EXERCISE OBJECTIVE:
For this exercise, please return exactly the line containing "Donate (182, 1198)" and each line after it through the end of the records, with no pictures included.

=== SOURCE DATA ===

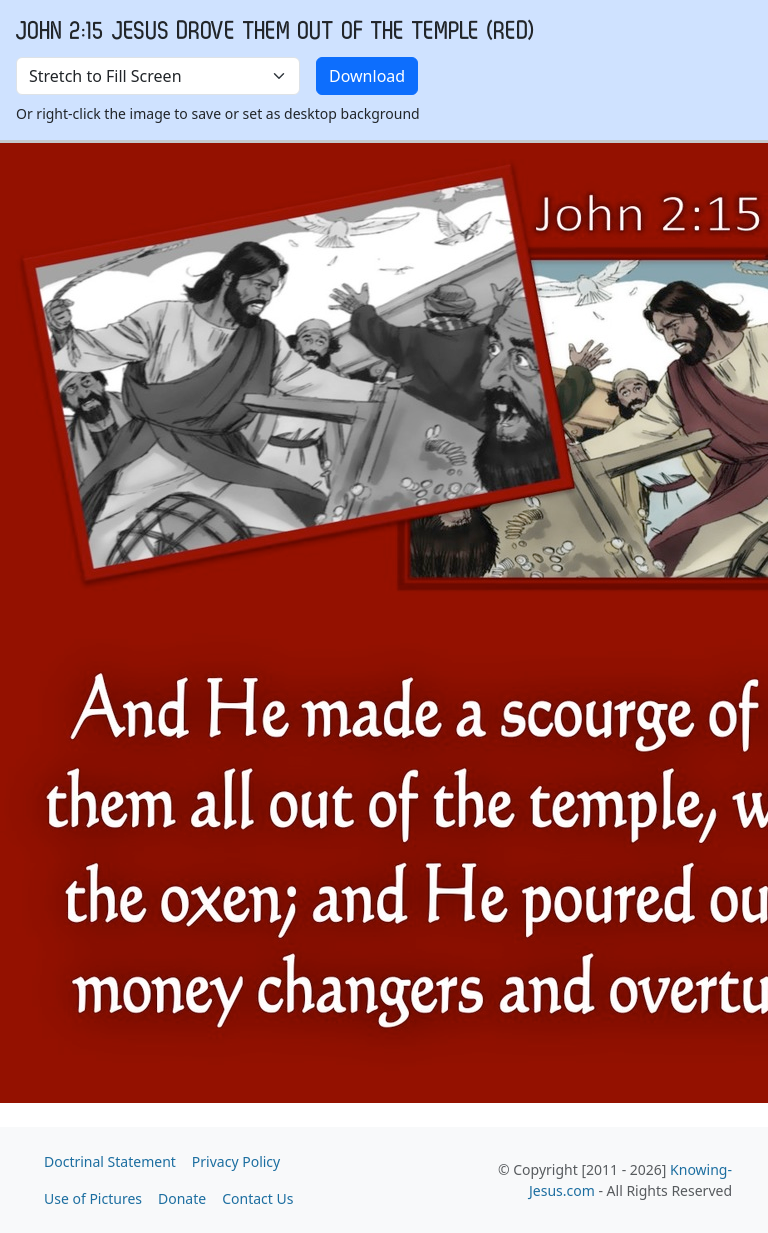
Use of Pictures (93, 1198)
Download (367, 76)
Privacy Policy (236, 1161)
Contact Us (257, 1198)
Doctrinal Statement (110, 1161)
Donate (182, 1198)
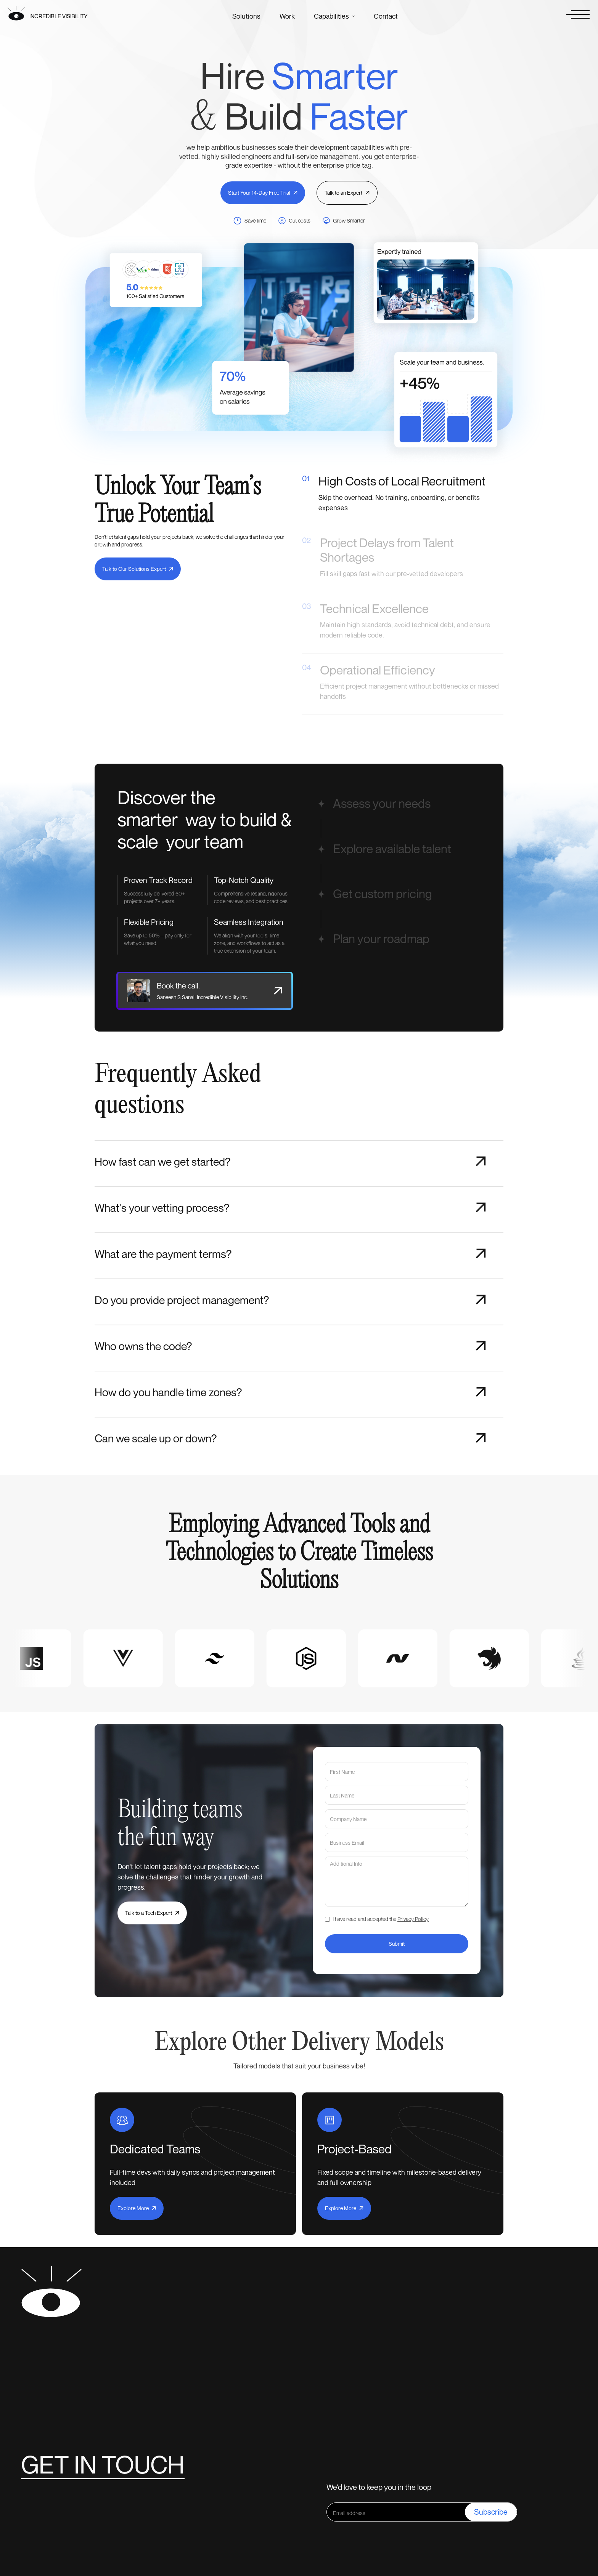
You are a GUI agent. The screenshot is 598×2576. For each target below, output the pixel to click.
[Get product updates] (396, 2512)
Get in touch (103, 2464)
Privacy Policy (413, 1919)
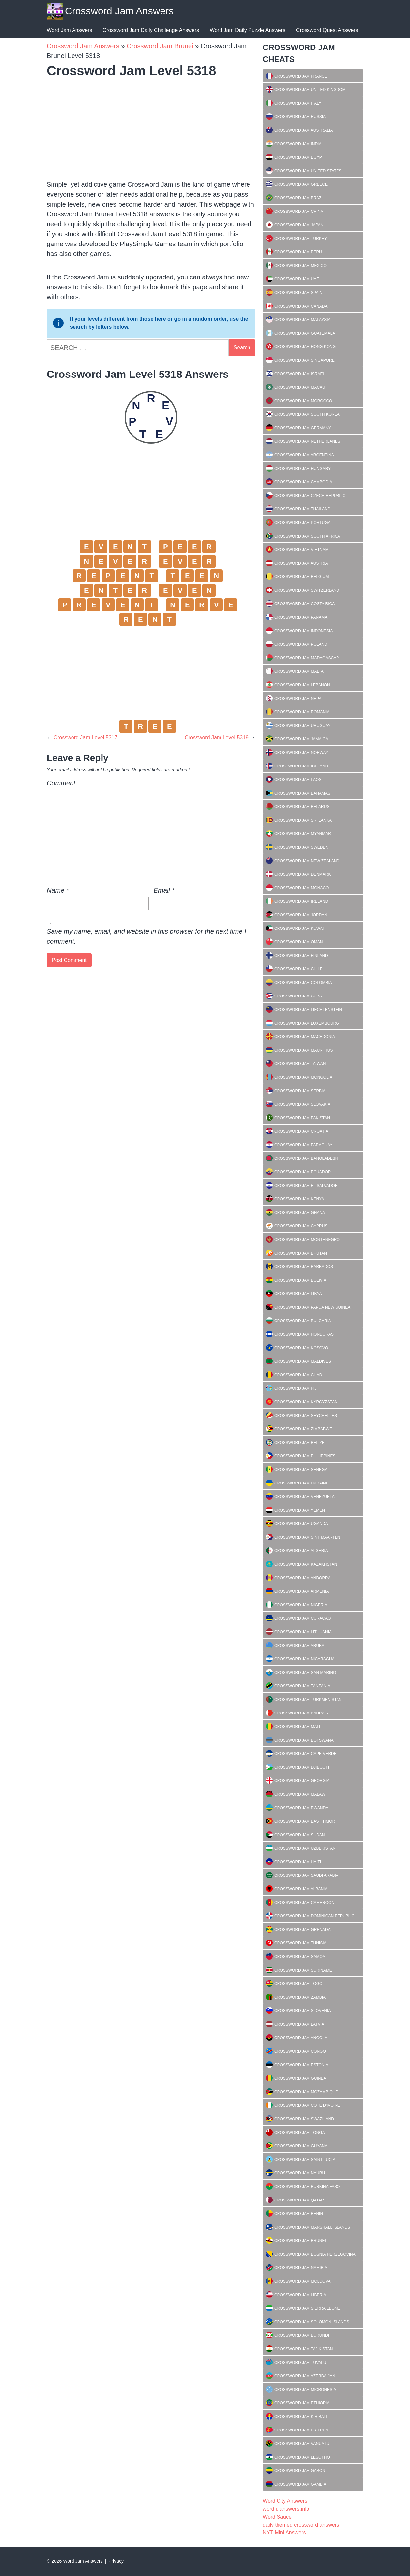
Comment (61, 783)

===

EXERCISE OUTPUT:
Donate (182, 1198)
You are a GUI agent. The screenshot is 598×2576. For each target below, output the pixel to click.
[Get product updates] (396, 2512)
Get in touch (103, 2464)
Privacy Policy (413, 1919)
Comment (61, 783)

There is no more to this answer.